An artist might not love herself, but there must be something in her that wants to survive, otherwise there would be no need for words to fill up a blank rectangle, no need to hold on to ideas or experiences demanding to be remade in language. Art, no matter how cynical, cannot be made without hope.
Then there’s Sheila Heti’s How Should a Person Be?, part novel, part self-help manual, and part exploration of the artistic impulse. The character of Sheila addresses the question the book’s title poses early on:
I sometimes wonder about it, and I can’t help but answer like this: a celebrity…My hope is to live a simple life…By a simple life, I mean a life of undying fame that I don’t have to participate in.
Acknowledging the foolishness in this quest for stardom, Heti the writer mocks Sheila, but she also believes the impulse to make art involves that same vanity. Sheila reveals her grandiose creative ambitions,
I am writing a play that is going to save the world. If it only saves three people, I will not be happy. If with this play the oil crisis is merely averted and our standard of living maintains itself at its current level, I will weep into my oatmeal.
Such is the gamut of extremes on the scale of self-preservation, which according to these characters—Lila who won’t write because she doesn’t care to exist and Heti’s Sheila who feels she doesn’t exist until she attains universal acclaim—would be the function of writing.

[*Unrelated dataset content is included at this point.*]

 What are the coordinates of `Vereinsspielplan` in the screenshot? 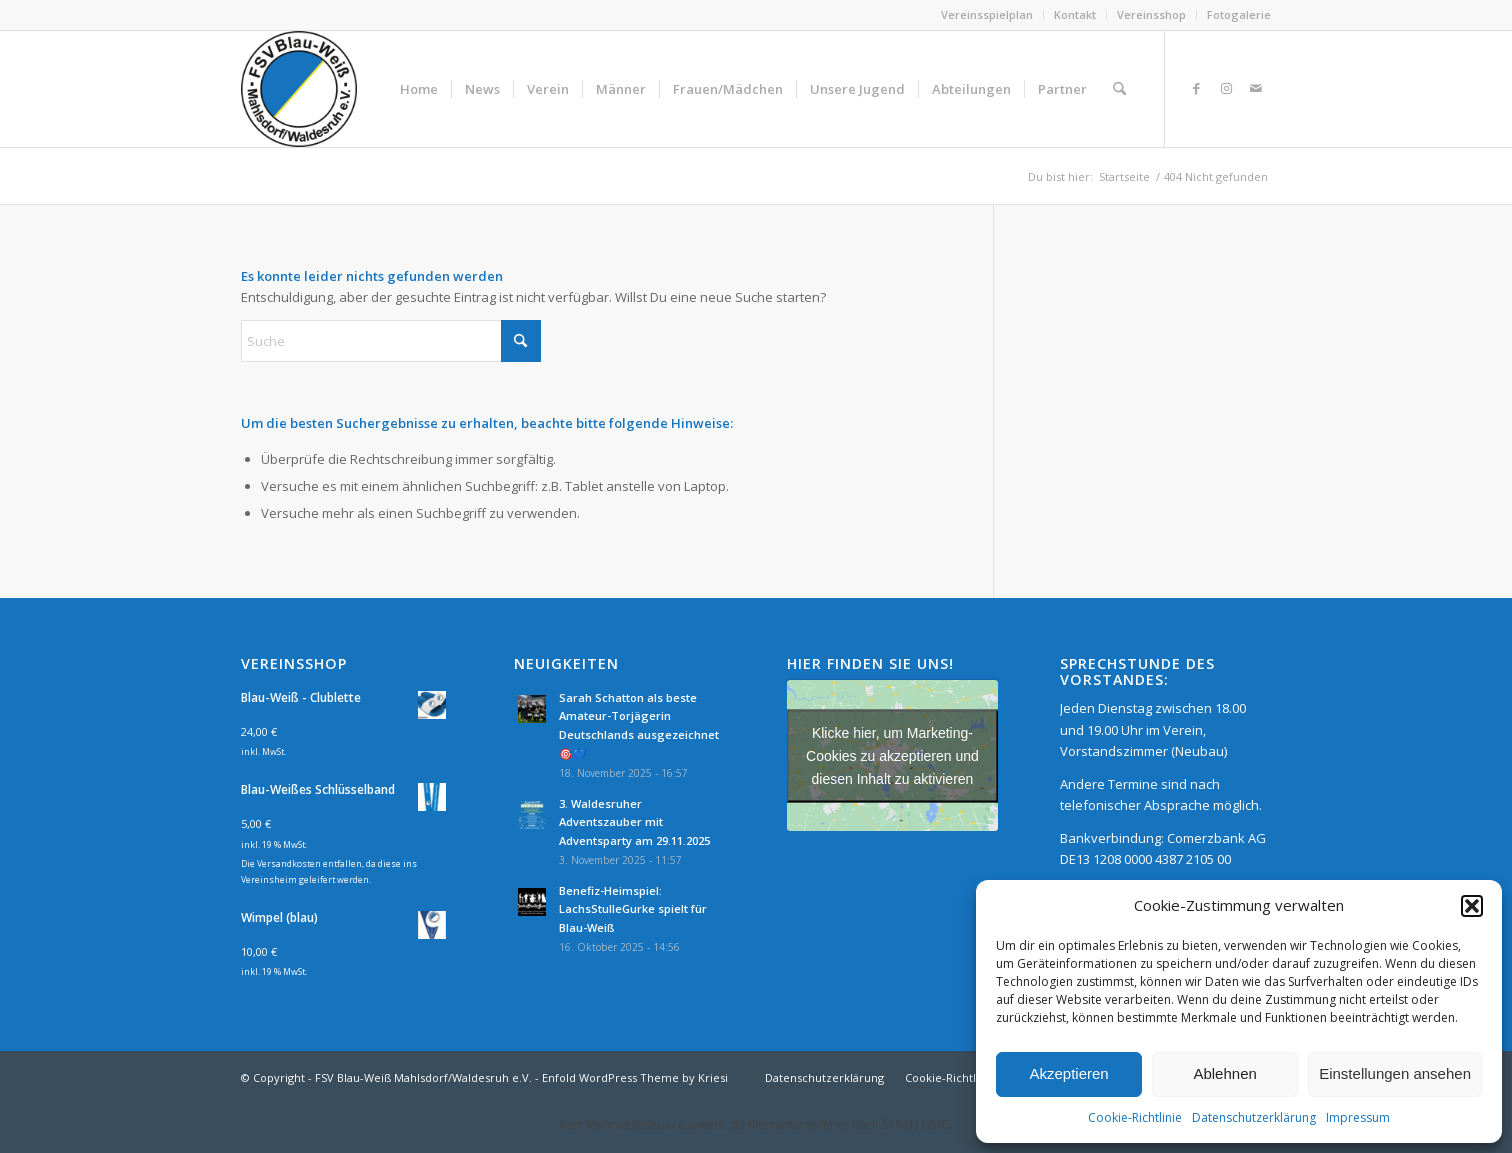 It's located at (987, 14).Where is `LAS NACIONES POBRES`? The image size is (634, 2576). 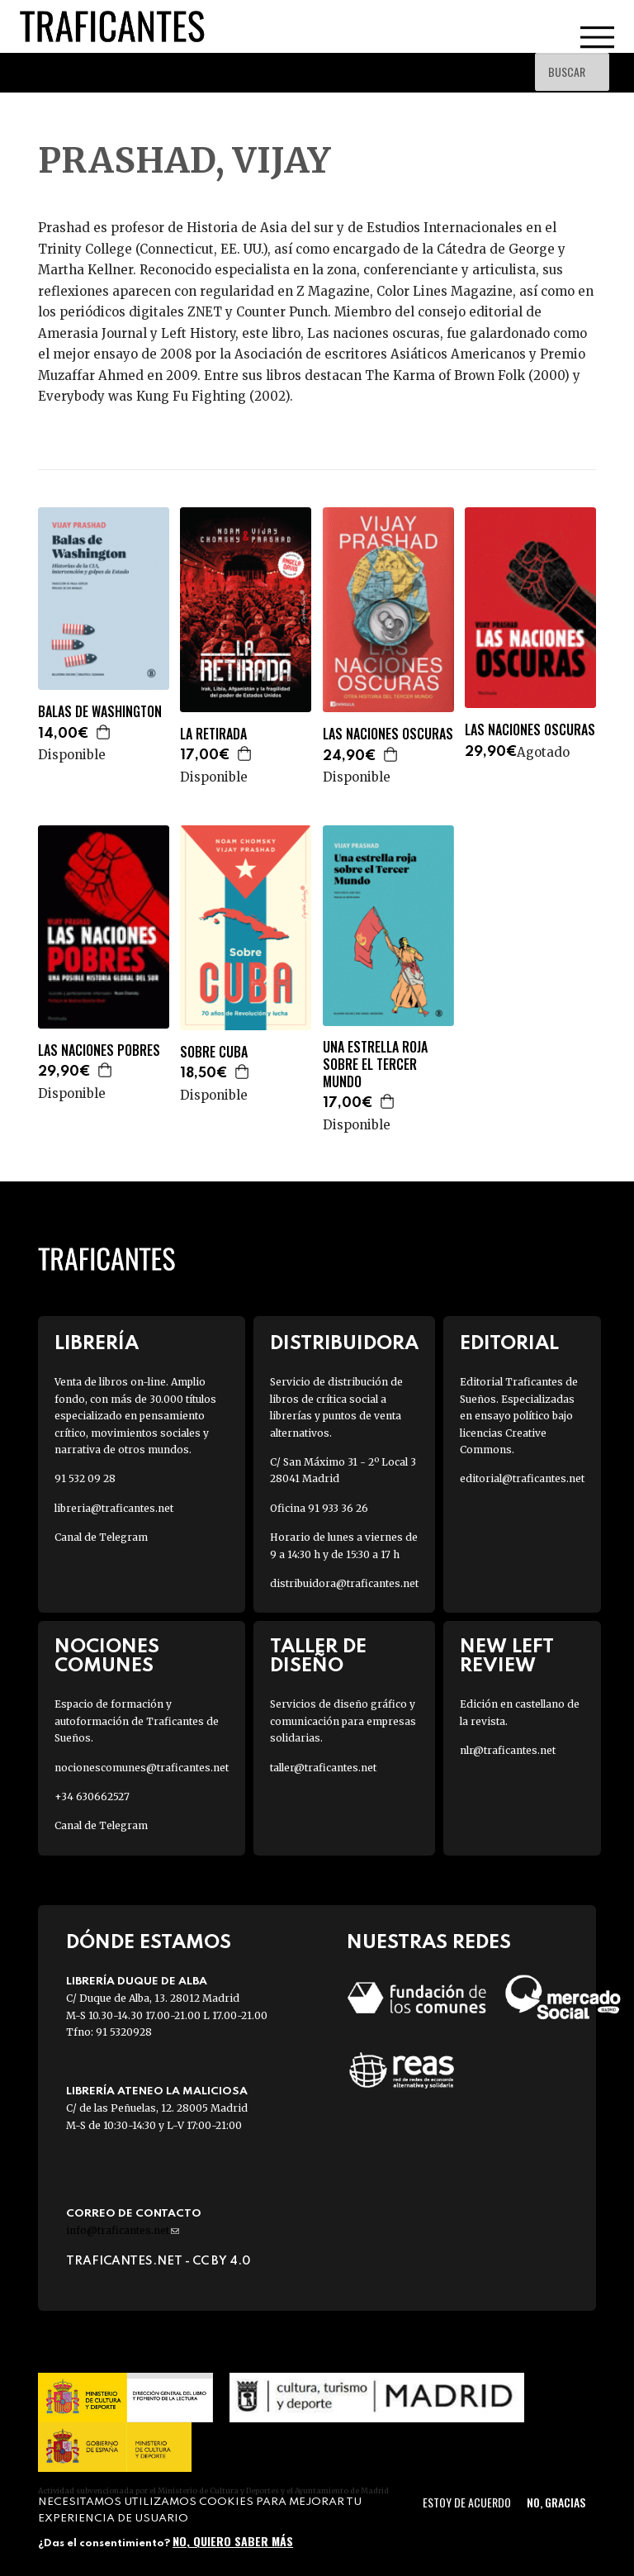
LAS NACIONES POBRES is located at coordinates (99, 1050).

Sometimes the happiness at getting something done one morning feels like enough, fulfilling that daily craving, until the need for a receiver, the acknowledgment from an audience, becomes totally and intolerably paramount, but then that tide too subsides again. These are the highs and lows of artistic life, healthful doses of confidence and dissatisfaction, even despair.
Is the satisfaction in seeing a work fully realized whether or not someone experiences it—an entirely personal pursuit? Or does the comfort of self-preservation come at the very least from seeing the words printed on paper and wrapped in a dust jacket? Or never feeling satisfied until the work is not only in people’s hands, but preserved in their minds for posterity?

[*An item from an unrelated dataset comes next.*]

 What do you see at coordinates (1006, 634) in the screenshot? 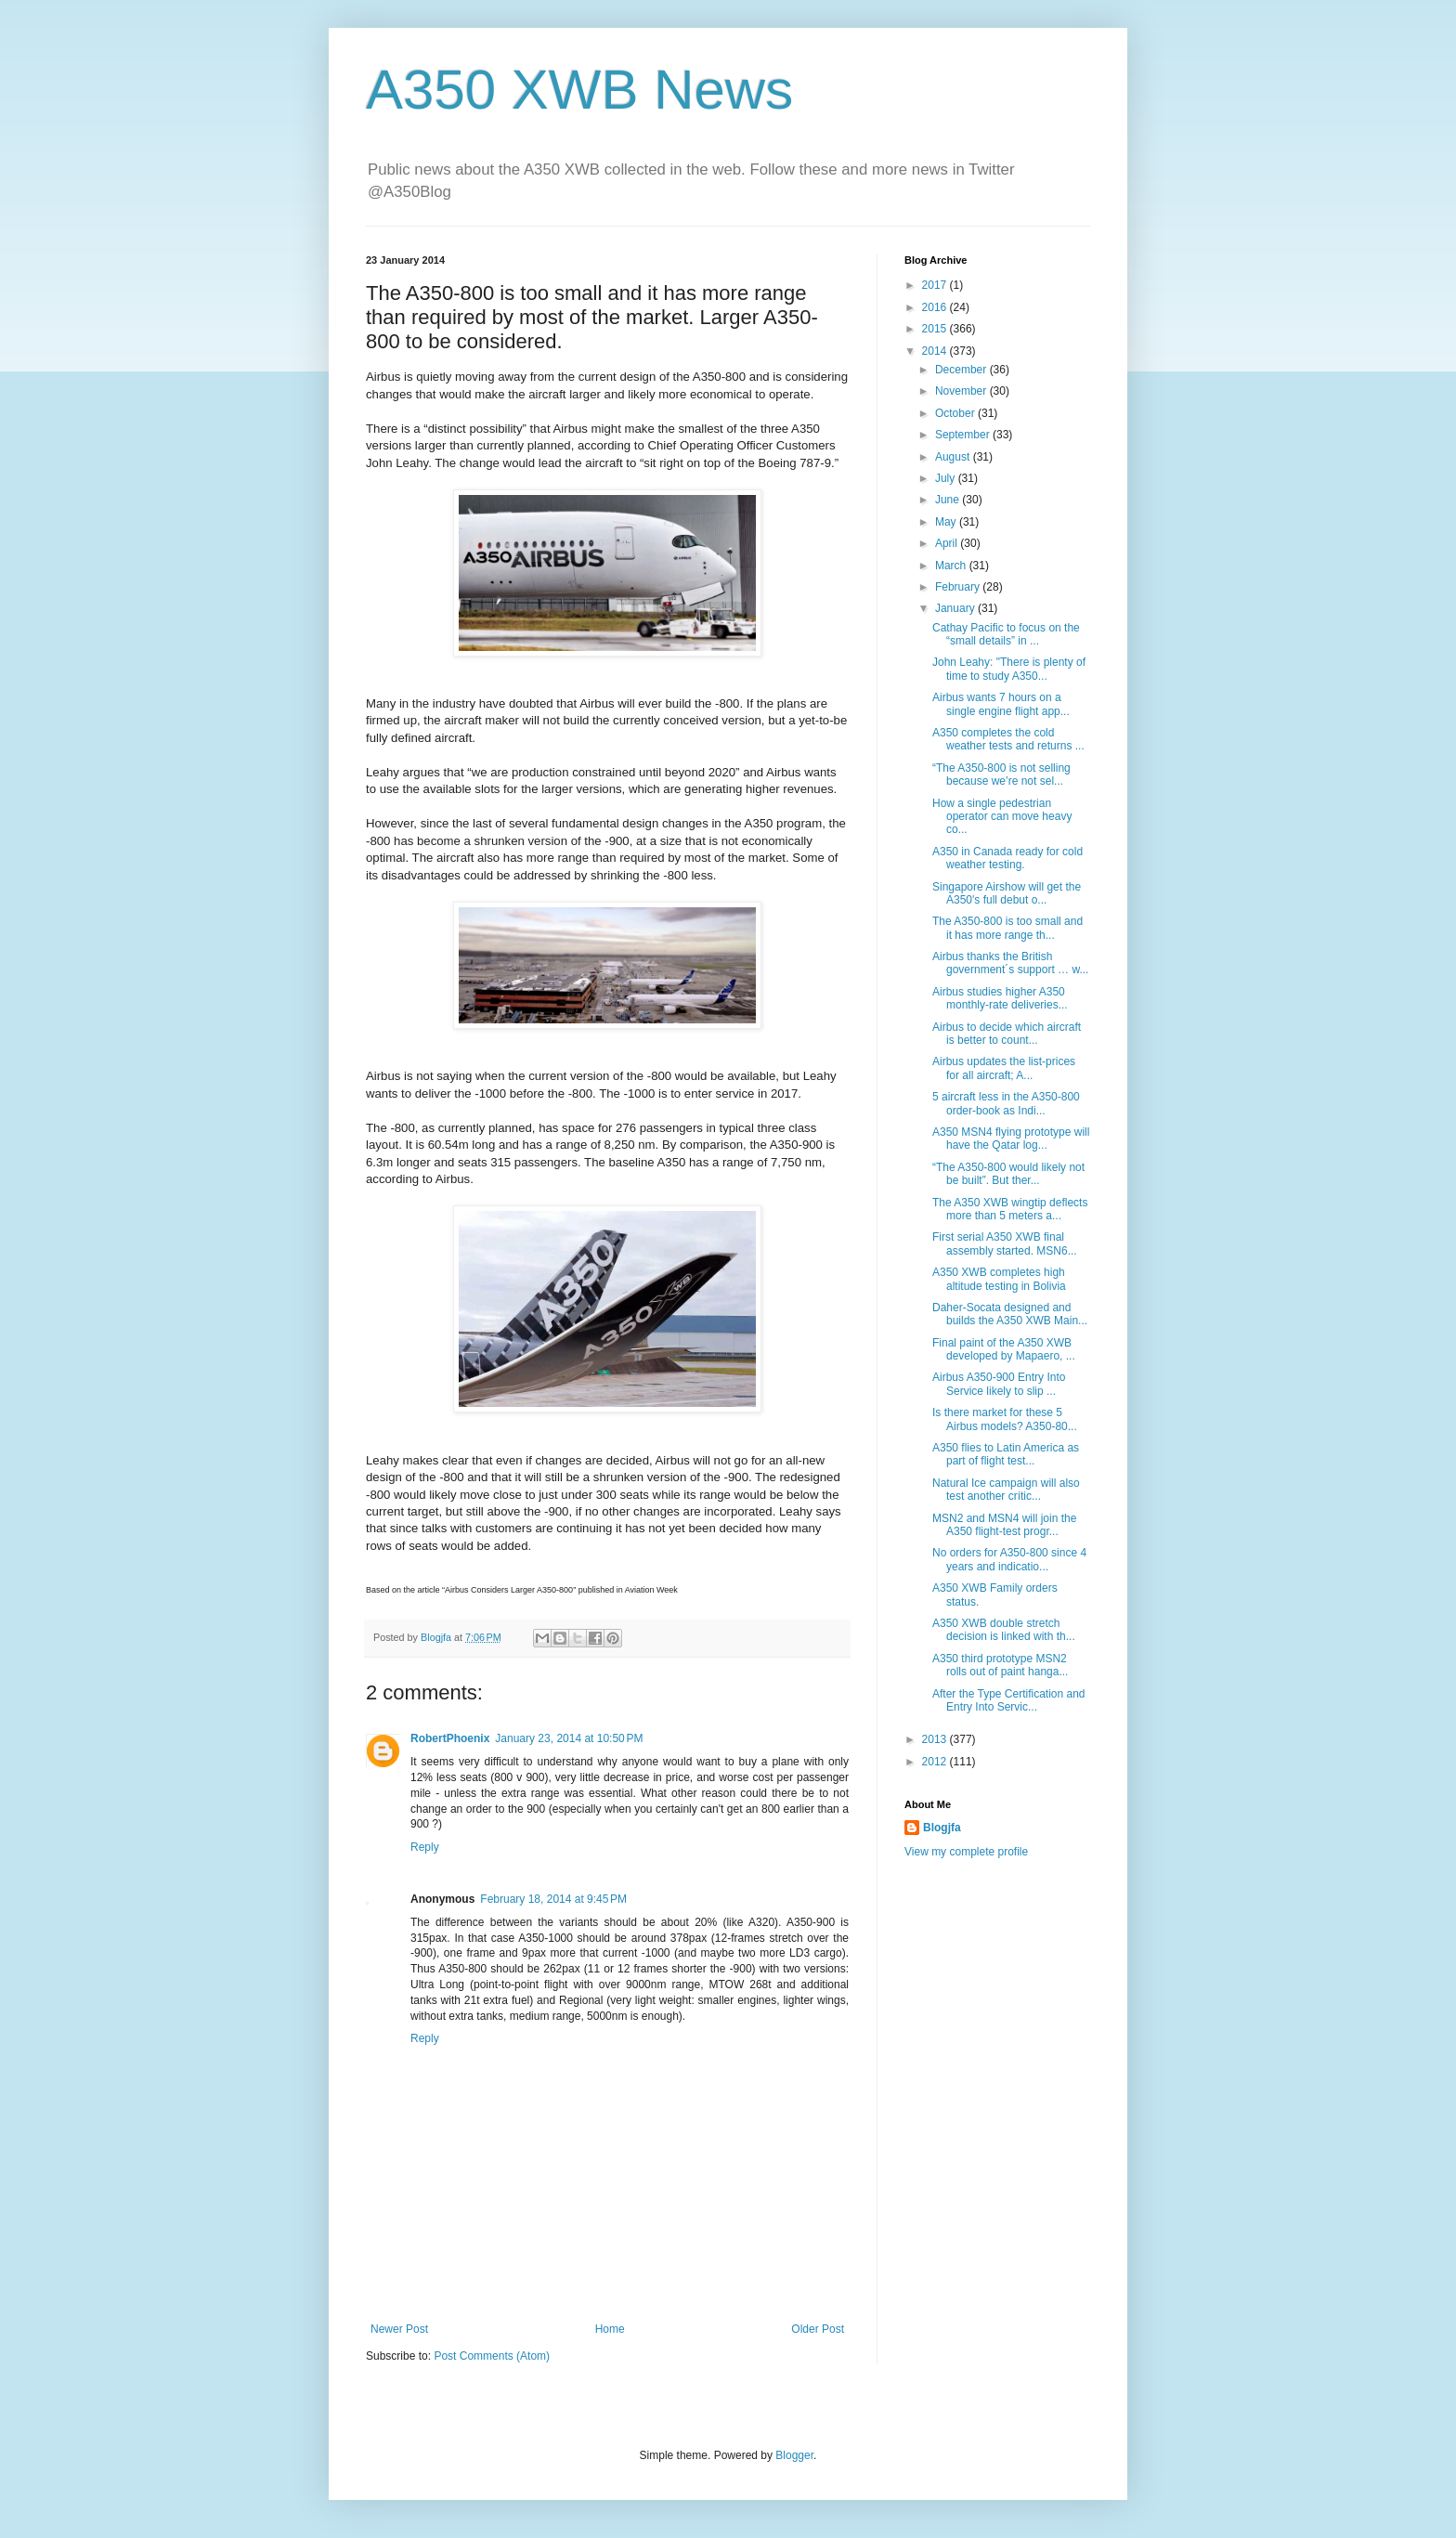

There’s an old art school adage that says, “art isn’t therapy.” “Art isn’t therapy” means if you are working something out somewhere in the process of making, you forfeit an objectivity, professionalism, or seriousness that earns the right to a readership. These days, given the literature I’m encountering, I’m tending to disagree. Art and therapy both fulfill the distinctly human desire to be heard, and I get a little emotional when I think about what E. M. Forster once said: “One is certain of nothing but the truth of one’s own emotions.”